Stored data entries
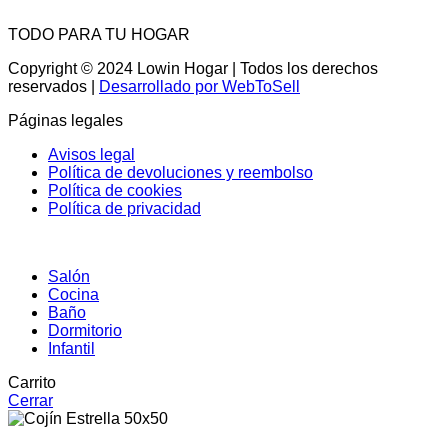
TODO PARA TU HOGAR
Copyright © 2024 Lowin Hogar | Todos los derechos
reservados |
Desarrollado por WebToSell
Páginas legales
Avisos legal
Política de devoluciones y reembolso
Política de cookies
Política de privacidad
Salón
Cocina
Baño
Dormitorio
Infantil
Carrito
Cerrar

Task item:
Give back each line above verbatim, dropping every picture.

Finished task:
TODO PARA TU HOGAR
Copyright © 2024 Lowin Hogar | Todos los derechos
reservados |
Desarrollado por WebToSell
Páginas legales
Avisos legal
Política de devoluciones y reembolso
Política de cookies
Política de privacidad
Salón
Cocina
Baño
Dormitorio
Infantil
Carrito
Cerrar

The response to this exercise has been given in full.